4人の女子高生のそれぞれの恋や葛藤にまつわるオムニバス的な作品で、美しくもほろ苦い青春譚に仕上がっていました。
恋人との不意な別れ、先生への憧れ、彼氏との小さな葛藤…どれも体験したことはありませんが、青春だなぁと感じるシーンがたくさんありました。教室にこっそり入って食べる給食、先生との秘密の放課後、地元を離れるか否かでの喧嘩、軽音部の笑い物がその殻を破る瞬間、どれも成長へと繋がっていくのが上手い演出だなと思いました。

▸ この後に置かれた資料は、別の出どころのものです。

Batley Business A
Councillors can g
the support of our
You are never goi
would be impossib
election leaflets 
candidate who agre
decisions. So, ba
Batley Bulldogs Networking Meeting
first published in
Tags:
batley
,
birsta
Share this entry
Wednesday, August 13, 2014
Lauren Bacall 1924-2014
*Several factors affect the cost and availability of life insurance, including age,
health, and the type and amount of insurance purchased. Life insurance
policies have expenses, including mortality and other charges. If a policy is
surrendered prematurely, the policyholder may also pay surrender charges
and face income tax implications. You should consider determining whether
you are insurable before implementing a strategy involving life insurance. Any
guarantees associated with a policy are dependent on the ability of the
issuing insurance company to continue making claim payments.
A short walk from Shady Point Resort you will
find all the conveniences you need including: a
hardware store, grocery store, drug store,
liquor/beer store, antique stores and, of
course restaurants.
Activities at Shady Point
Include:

河合優実さん演じる山城まなみは超真面目な優等生、卒業式の答辞もやるという立派な生徒、彼氏との普段も楽しそうですし、とても順風満帆だなと思っていましたが、途中で暗雲が。彼氏が落下なのか自殺なのか…死んでしまい、まなみは深い傷を負ってしまいます。途中で作田さんが「山城さんも頑張ってるんだから、私も頑張らなきゃ」というセリフはここに繋がっていたなと感心しました。国連にするための弁当に刺す国旗もまだまだ足りず、幸せそうな2人を襲う悲劇には胸が痛みました。
小野莉奈さん演じる後藤由貴は彼氏と少し揉め事。地元に残る選択をした彼氏と、東京で心理学を学びたい由貴、これだけなら仕方ないで済むけれど、学校の取り壊し跡地の意見で揉めてしまい、その後もちょっとギスギス。話し合いをしようにもうまく言葉がまとまらず。何度「寺田ぁ!」と喝を入れたくなったことか笑
でも卒業式後、屋上で無事に和解、そこで花火を2人でする、あぁなんて青春なんだろうと何故かウルッときてしまいました。

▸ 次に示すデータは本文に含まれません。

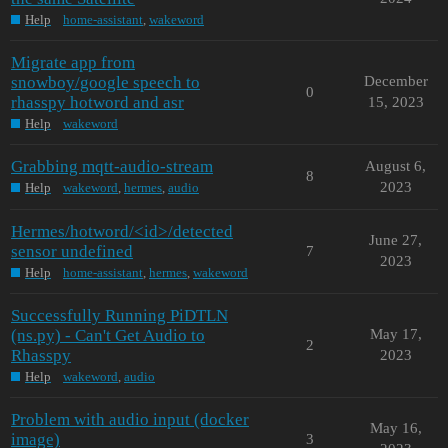
Help
home-assistant
,
wakeword
Migrate app from
snowboy/google speech to
December
0
rhasspy hotword and asr
15, 2023
Help
wakeword
Grabbing mqtt-audio-stream
August 6,
8
2023
Help
wakeword
,
hermes
,
audio
Hermes/hotword/<id>/detected
June 27,
sensor undefined
7
2023
Help
home-assistant
,
hermes
,
wakeword
Successfully Running PiDTLN
(ns.py) - Can't Get Audio to
May 17,
2
Rhasspy
2023
Help
wakeword
,
audio
Problem with audio input (docker
May 16,
image)
3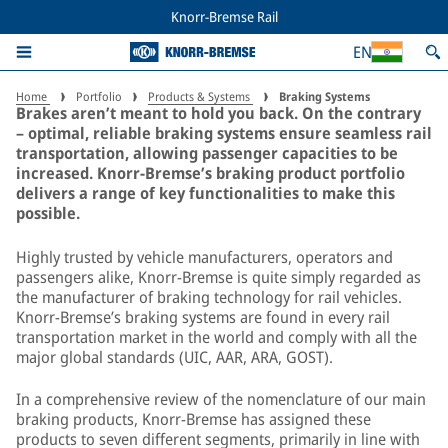
Advanced braking systems for
Knorr-Bremse Rail
trains – global standards
EN
Home
Portfolio
Products & Systems
Braking Systems
Brakes aren’t meant to hold you back. On the contrary
– optimal, reliable braking systems ensure seamless rail
transportation, allowing passenger capacities to be
increased. Knorr-Bremse’s braking product portfolio
delivers a range of key functionalities to make this
possible.
Highly trusted by vehicle manufacturers, operators and
passengers alike, Knorr-Bremse is quite simply regarded as
the manufacturer of braking technology for rail vehicles.
Knorr-Bremse’s braking systems are found in every rail
transportation market in the world and comply with all the
major global standards (UIC, AAR, ARA, GOST).
In a comprehensive review of the nomenclature of our main
braking products, Knorr-Bremse has assigned these
products to seven different segments, primarily in line with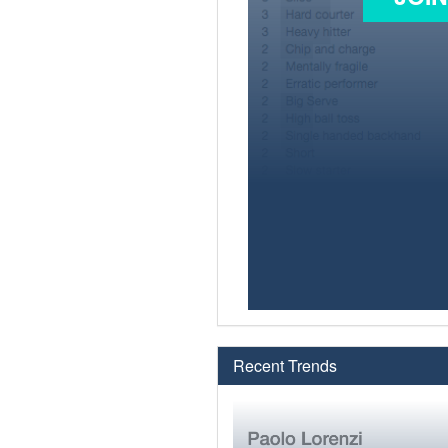
Recent Trends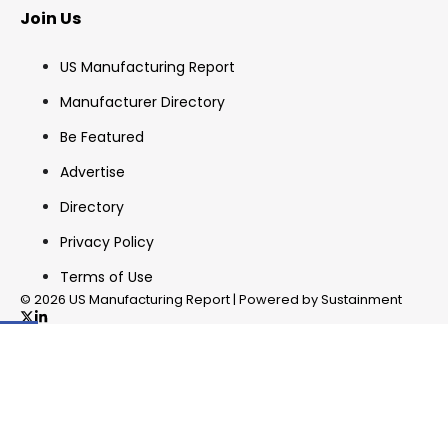
Join Us
US Manufacturing Report
Manufacturer Directory
Be Featured
Advertise
Directory
Privacy Policy
Terms of Use
© 2026 US Manufacturing Report | Powered by Sustainment
✖
In your inbox, every week.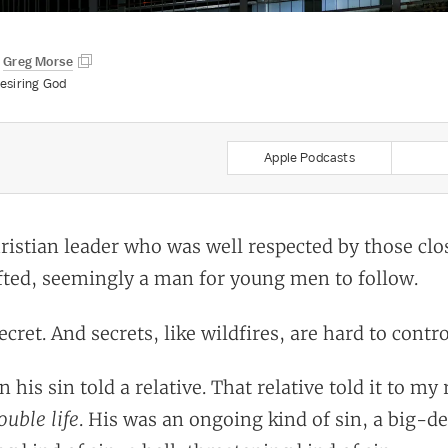
y
Greg Morse
esiring God
Apple Podcasts
ristian leader who was well respected by those clo
ifted, seemingly a man for young men to follow.
cret. And secrets, like wildfires, are hard to contro
n his sin told a relative. That relative told it to my 
ouble life
. His was an ongoing kind of sin, a big-de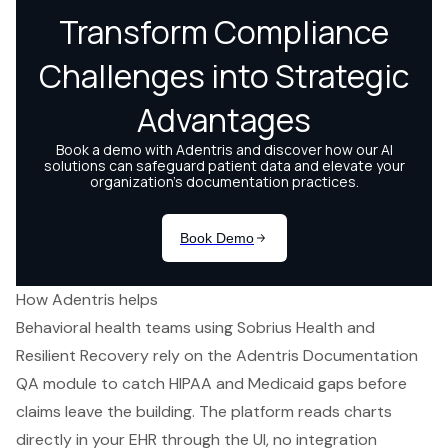
How Adentris helps
Behavioral health teams using Sobrius Health and
Resilient Recovery rely on the Adentris Documentation
QA module to catch HIPAA and Medicaid gaps before
claims leave the building. The platform reads charts
directly in your EHR through the UI, no integration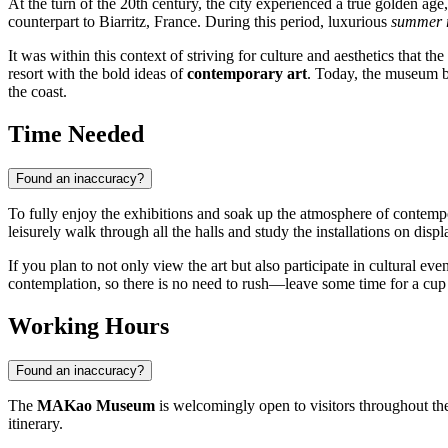
At the turn of the 20th century, the city experienced a true golden ag
counterpart to Biarritz, France. During this period, luxurious
summer r
It was within this context of striving for culture and aesthetics that 
resort with the bold ideas of
contemporary art
. Today, the museum bui
the coast.
Time Needed
Found an inaccuracy?
To fully enjoy the exhibitions and soak up the atmosphere of contempo
leisurely walk through all the halls and study the installations on displ
If you plan to not only view the art but also participate in cultural e
contemplation, so there is no need to rush—leave some time for a cup o
Working Hours
Found an inaccuracy?
The
MAKao Museum
is welcomingly open to visitors throughout the
itinerary.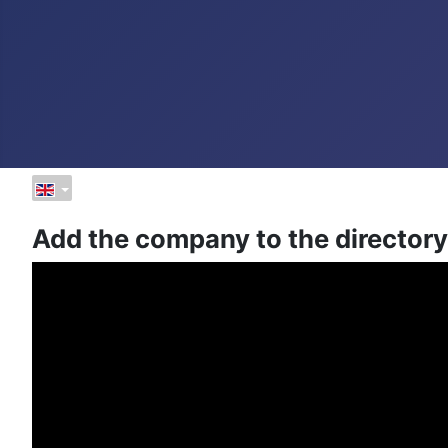
Add the company to the directory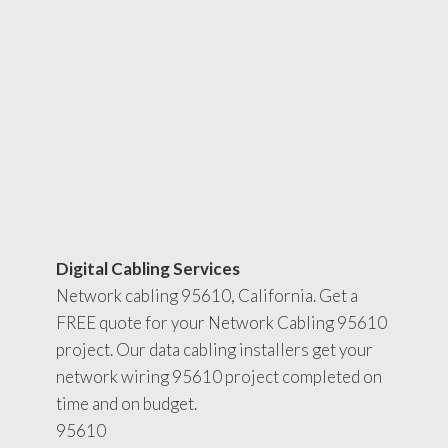
Digital Cabling Services
Network cabling 95610, California. Get a
FREE quote for your Network Cabling 95610
project. Our data cabling installers get your
network wiring 95610 project completed on
time and on budget.
95610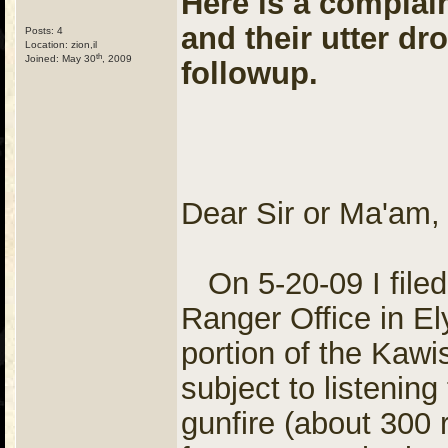
Here is a complaint
and their utter dr
Posts: 4
Location: zion,il
th
Joined: May 30
, 2009
followup.
Dear Sir or Ma'am,
On 5-20-09 I filed
Ranger Office in El
portion of the Kawi
subject to listenin
gunfire (about 300 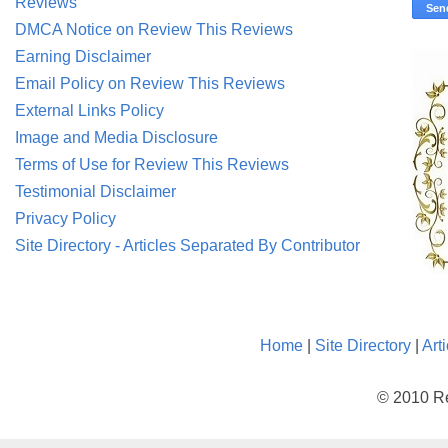
Reviews
DMCA Notice on Review This Reviews
Earning Disclaimer
Email Policy on Review This Reviews
External Links Policy
Image and Media Disclosure
Terms of Use for Review This Reviews
Testimonial Disclaimer
Privacy Policy
Site Directory - Articles Separated By Contributor
Home
|
Site Directory
|
Art
© 2010 Re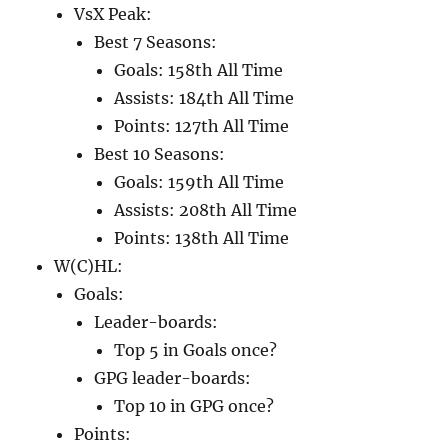
VsX Peak:
Best 7 Seasons:
Goals: 158th All Time
Assists: 184th All Time
Points: 127th All Time
Best 10 Seasons:
Goals: 159th All Time
Assists: 208th All Time
Points: 138th All Time
W(C)HL:
Goals:
Leader-boards:
Top 5 in Goals once?
GPG leader-boards:
Top 10 in GPG once?
Points: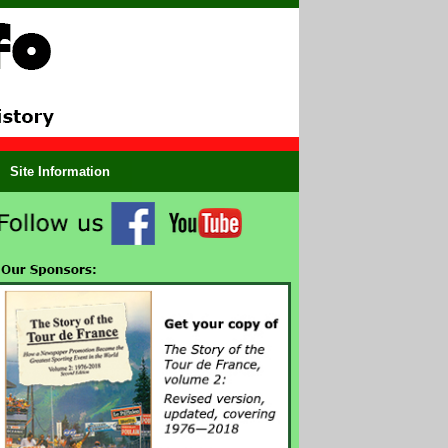
Site Information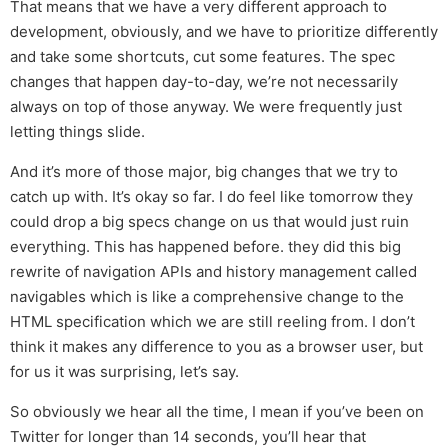
That means that we have a very different approach to
development, obviously, and we have to prioritize differently
and take some shortcuts, cut some features. The spec
changes that happen day-to-day, we’re not necessarily
always on top of those anyway. We were frequently just
letting things slide.
And it’s more of those major, big changes that we try to
catch up with. It’s okay so far. I do feel like tomorrow they
could drop a big specs change on us that would just ruin
everything. This has happened before. they did this big
rewrite of navigation APIs and history management called
navigables which is like a comprehensive change to the
HTML specification which we are still reeling from. I don’t
think it makes any difference to you as a browser user, but
for us it was surprising, let’s say.
So obviously we hear all the time, I mean if you’ve been on
Twitter for longer than 14 seconds, you’ll hear that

中井友望さん演じる作田詩織は図書室にいる先生に憧れるぼっちちゃん。1人が好きというか仲間の輪に入るのが苦手で、図書室での先生との会話を楽しむ子。そんな子が一歩踏み出すためにクラスメイトと話したりするも、どうにも上手くいかず。それでも卒業式の日、気にかけてくれてた子やその友達から卒業アルバムにメッセージがたくさん書き込まれており、満面の笑顔が映って、こちらも幸せを感じる一幕になっていました。
個人的にクリーンヒットだったのは神田杏子を演じた小宮山莉緒さん。今作で初めて拝見しましたが、17歳!?映画初出演!?とは思えないくらいの安定感と存在感を放っていて心を奪われました。学生時代に彼女みたいな人がいたら絶対に惚れていました。さりげなくの行動一つ一つが優しいですし、2人乗りなんてまぁ///となってしまうほど魅力的なキャラクターでした。

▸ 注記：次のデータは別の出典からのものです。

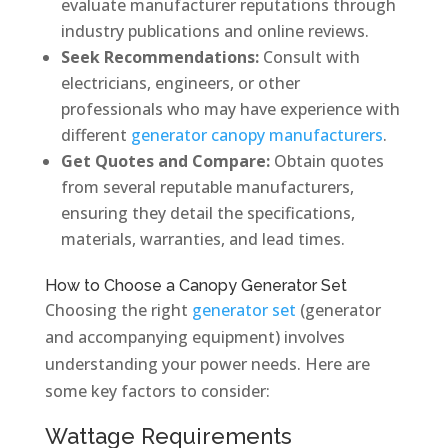
evaluate manufacturer reputations through
industry publications and online reviews.
Seek Recommendations:
Consult with
electricians, engineers, or other
professionals who may have experience with
different
generator canopy manufacturers
.
Get Quotes and Compare:
Obtain quotes
from several reputable manufacturers,
ensuring they detail the specifications,
materials, warranties, and lead times.
How to Choose a Canopy Generator Set
Choosing the right
generator set
(generator
and accompanying equipment) involves
understanding your power needs. Here are
some key factors to consider:
Wattage Requirements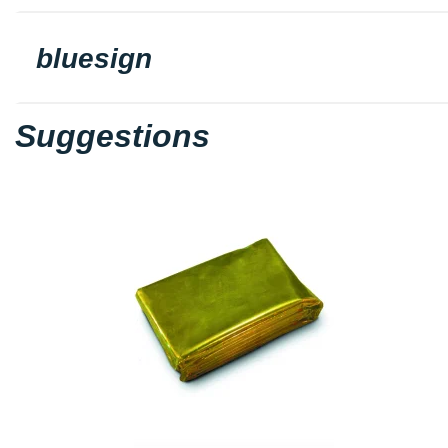
bluesign
Suggestions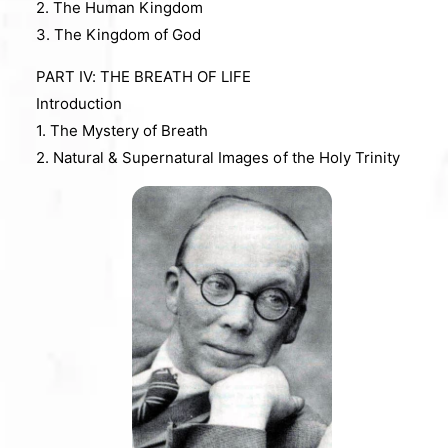
2. The Human Kingdom
3. The Kingdom of God
PART IV: THE BREATH OF LIFE
Introduction
1. The Mystery of Breath
2. Natural & Supernatural Images of the Holy Trinity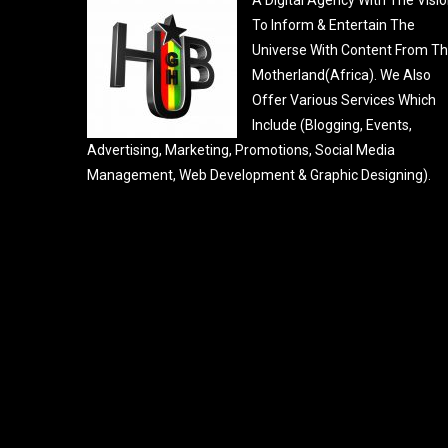
To Inform & Entertain The
Universe With Content From T
Motherland(Africa). We Also
Offer Various Services Which
Include (Blogging, Events,
Advertising, Marketing, Promotions, Social Media
Management, Web Development & Graphic Designing).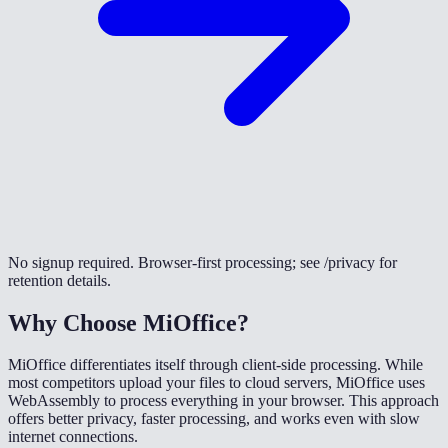
No signup required. Browser-first processing; see /privacy for
retention details.
Why Choose MiOffice?
MiOffice differentiates itself through client-side processing. While
most competitors upload your files to cloud servers, MiOffice uses
WebAssembly to process everything in your browser. This approach
offers better privacy, faster processing, and works even with slow
internet connections.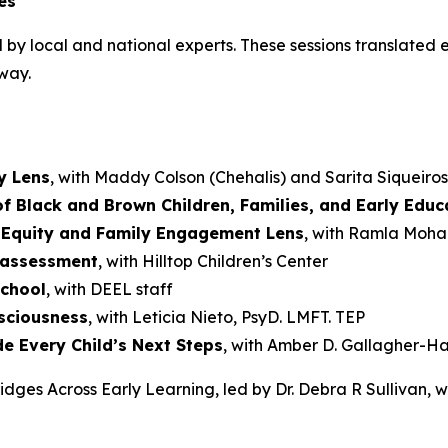
es
 by local and national experts. These sessions translated e
way.
y Lens
, with Maddy Colson (Chehalis) and Sarita Siqueiro
f Black and Brown Children, Families, and Early Educ
 Equity and Family Engagement Lens
, with Ramla Mo
o assessment
, with Hilltop Children’s Center
school
, with DEEL staff
sciousness
, with Leticia Nieto, PsyD. LMFT. TEP
e Every Child’s Next Steps
, with Amber D. Gallagher-Ha
idges Across Early Learning, led by Dr. Debra R Sullivan, 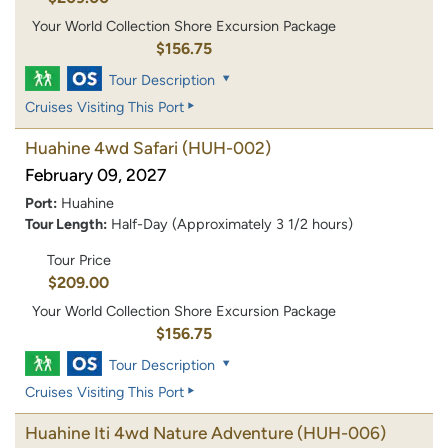
Your World Collection Shore Excursion Package
$156.75
Tour Description
Cruises Visiting This Port
Huahine 4wd Safari
(HUH-002)
February 09, 2027
Port:
Huahine
Tour Length:
Half-Day (Approximately 3 1/2 hours)
Tour Price
$209.00
Your World Collection Shore Excursion Package
$156.75
Tour Description
Cruises Visiting This Port
Huahine Iti 4wd Nature Adventure
(HUH-006)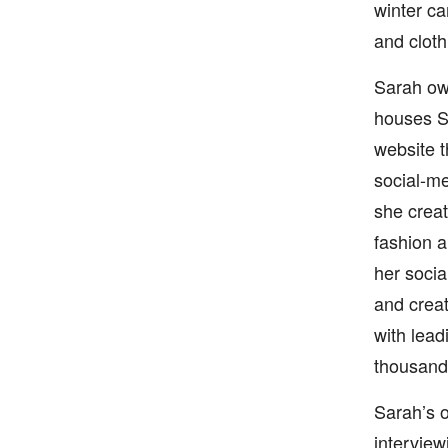
winter ca
and cloth
Sarah own
houses Sa
website t
social-me
she creat
fashion a
her socia
and creat
with lead
thousand 
Sarah’s o
interview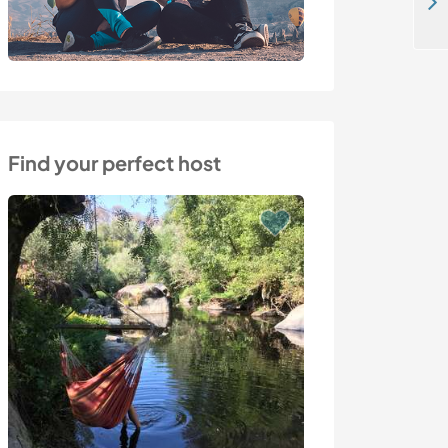
Enjoy family life with horses, goats and chickens in Grefrath, Germany
Find your perfect host
Last minute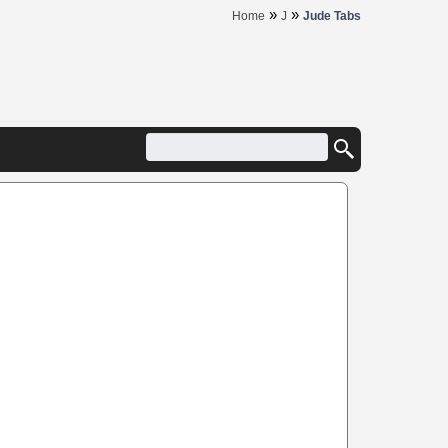
»
»
Home
J
Jude Tabs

高校の卒業式、もう何年も前になってだいぶ色褪せてきてはいますが、あの時しか体験できなかった事って沢山あったなとしみじみと思いました。学校帰りの買い食いにカラオケ、ちょっとだけ遠出したり、ささやかな恋をしたり、そんな思い出を全部総括してくれたのが卒業式で、何か無いかなと地味に最後の方まで学校に残っていた記憶があります。映画を通して思い出が蘇るってのも中々に乙だなぁと思いました。素敵な映画をどうもありがとうございます。